_WORK INSTRUCTION_: Going line by line through the data below, how many lines contain the word "Learn"? Give only the number.

_DATASET EXCERPTS_:
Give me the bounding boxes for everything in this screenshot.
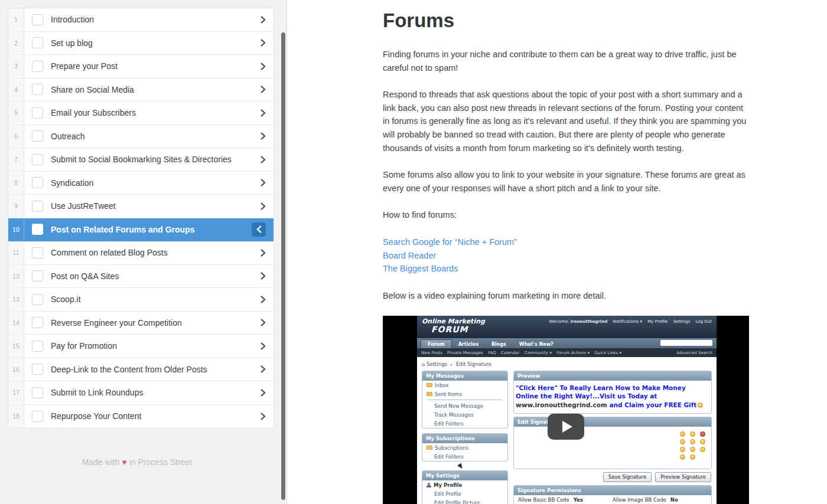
- chevron-right-icon[interactable]: [261, 39, 266, 47]
- my-profile-link: My Profile: [647, 319, 668, 324]
- task-checkbox[interactable]: [32, 37, 43, 48]
- task-number: 17: [8, 381, 24, 404]
- task-checkbox[interactable]: [32, 177, 43, 188]
- task-checkbox[interactable]: [32, 341, 43, 352]
- signature-preview-text: "Click Here" To Really Learn How to Make…: [514, 381, 711, 413]
- task-label: Syndication: [51, 178, 261, 188]
- chevron-right-icon[interactable]: [261, 179, 266, 186]
- chevron-right-icon[interactable]: [261, 342, 266, 350]
- task-row[interactable]: 8 Syndication: [8, 172, 274, 195]
- task-checkbox[interactable]: [32, 317, 43, 328]
- chevron-right-icon[interactable]: [261, 389, 266, 397]
- task-number: 1: [8, 8, 24, 31]
- task-checkbox[interactable]: [32, 294, 43, 305]
- link-biggest-boards[interactable]: The Biggest Boards: [383, 262, 750, 276]
- chevron-right-icon[interactable]: [261, 109, 266, 117]
- chevron-right-icon[interactable]: [261, 272, 266, 280]
- track-messages-link: Track Messages: [434, 412, 474, 418]
- forum-logo: FORUM: [431, 325, 485, 334]
- task-checkbox[interactable]: [32, 364, 43, 375]
- task-label: Prepare your Post: [51, 61, 261, 71]
- task-checkbox[interactable]: [32, 84, 43, 95]
- panel-title: Preview: [514, 371, 711, 381]
- task-row-selected[interactable]: 10 Post on Related Forums and Groups: [8, 218, 274, 242]
- subnav-faq: FAQ: [488, 351, 496, 355]
- paragraph: Finding forums in your niche and contrib…: [383, 48, 750, 74]
- chevron-right-icon[interactable]: [261, 413, 266, 420]
- task-number: 15: [8, 335, 24, 358]
- chevron-right-icon[interactable]: [261, 365, 266, 373]
- smiley-icon: [690, 447, 695, 452]
- page-title: Forums: [383, 9, 750, 32]
- task-number: 16: [8, 358, 24, 381]
- task-number: 7: [8, 148, 24, 171]
- task-checkbox[interactable]: [32, 61, 43, 72]
- task-row[interactable]: 11 Comment on related Blog Posts: [8, 241, 274, 265]
- youtube-video-embed[interactable]: Online Marketing FORUM Welcome,ironoutth…: [383, 316, 749, 504]
- task-label: Share on Social Media: [51, 85, 261, 94]
- task-row[interactable]: 12 Post on Q&A Sites: [8, 265, 274, 289]
- notifications-link: Notifications ▾: [613, 319, 642, 324]
- task-row[interactable]: 13 Scoop.it: [8, 288, 274, 312]
- sent-items-link: Sent Items: [435, 391, 462, 397]
- link-search-google[interactable]: Search Google for “Niche + Forum”: [383, 235, 750, 249]
- chevron-right-icon[interactable]: [261, 319, 266, 326]
- task-row[interactable]: 6 Outreach: [8, 125, 274, 149]
- divider: [428, 400, 502, 400]
- chevron-right-icon[interactable]: [261, 63, 266, 70]
- task-number: 4: [8, 78, 24, 102]
- task-row[interactable]: 18 Repurpose Your Content: [8, 405, 274, 428]
- sidebar-scrollbar-thumb[interactable]: [281, 32, 285, 500]
- chevron-right-icon[interactable]: [261, 249, 266, 257]
- task-label: Submit to Link Roundups: [51, 388, 261, 397]
- task-row[interactable]: 9 Use JustReTweet: [8, 195, 274, 218]
- chevron-right-icon[interactable]: [261, 296, 266, 303]
- task-row[interactable]: 4 Share on Social Media: [8, 78, 274, 102]
- chevron-right-icon[interactable]: [261, 202, 266, 210]
- task-checkbox[interactable]: [32, 411, 43, 422]
- task-row[interactable]: 15 Pay for Promotion: [8, 335, 274, 358]
- link-board-reader[interactable]: Board Reader: [383, 249, 750, 263]
- chevron-right-icon[interactable]: [261, 132, 266, 140]
- task-checkbox[interactable]: [32, 224, 43, 235]
- play-button[interactable]: [548, 414, 584, 440]
- chevron-right-icon[interactable]: [261, 16, 266, 24]
- signature-url: www.ironoutthegrind.com: [516, 401, 607, 408]
- task-row[interactable]: 14 Reverse Engineer your Competition: [8, 312, 274, 335]
- chevron-right-icon[interactable]: [261, 156, 266, 163]
- chevron-right-icon[interactable]: [261, 86, 266, 93]
- task-row[interactable]: 2 Set up blog: [8, 32, 274, 55]
- panel-title: Edit Signature: [514, 417, 711, 427]
- task-row[interactable]: 3 Prepare your Post: [8, 55, 274, 78]
- task-row[interactable]: 17 Submit to Link Roundups: [8, 381, 274, 405]
- task-label: Scoop.it: [51, 294, 261, 304]
- home-icon: ⌂: [422, 361, 425, 367]
- signature-text: "Click Here" To Really Learn How to Make…: [516, 384, 686, 400]
- permissions-right-column: Allow Image BB CodeNo Allow Video BB Cod…: [613, 497, 707, 504]
- task-row[interactable]: 16 Deep-Link to the Content from Older P…: [8, 358, 274, 382]
- task-checkbox[interactable]: [32, 14, 43, 25]
- panel-title: My Settings: [422, 471, 507, 480]
- task-row[interactable]: 5 Email your Subscribers: [8, 102, 274, 125]
- task-number: 9: [8, 195, 24, 218]
- task-checkbox[interactable]: [32, 154, 43, 165]
- task-checkbox[interactable]: [32, 107, 43, 119]
- task-label: Deep-Link to the Content from Older Post…: [51, 365, 261, 374]
- task-row[interactable]: 7 Submit to Social Bookmarking Sites & D…: [8, 148, 274, 172]
- permission-label: Allow Basic BB Code: [518, 497, 569, 504]
- task-row[interactable]: 1 Introduction: [8, 8, 274, 32]
- task-list: 1 Introduction 2 Set up blog 3 Prepare y…: [8, 8, 274, 428]
- my-messages-panel: My Messages Inbox Sent Items Send New Me…: [422, 371, 508, 428]
- task-checkbox[interactable]: [32, 247, 43, 258]
- task-checkbox[interactable]: [32, 387, 43, 398]
- task-checkbox[interactable]: [32, 201, 43, 212]
- signature-text: and Claim your FREE Gift: [607, 401, 696, 408]
- signature-buttons: Save Signature Preview Signature: [514, 472, 711, 482]
- task-checkbox[interactable]: [32, 130, 43, 142]
- task-number: 3: [8, 55, 24, 78]
- task-checkbox[interactable]: [32, 270, 43, 282]
- task-number: 8: [8, 172, 24, 195]
- collapse-chevron-left-button[interactable]: [252, 222, 266, 237]
- send-new-message-link: Send New Message: [434, 403, 483, 409]
- smiley-icon: [680, 439, 685, 444]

_WRITTEN ANSWER_: 2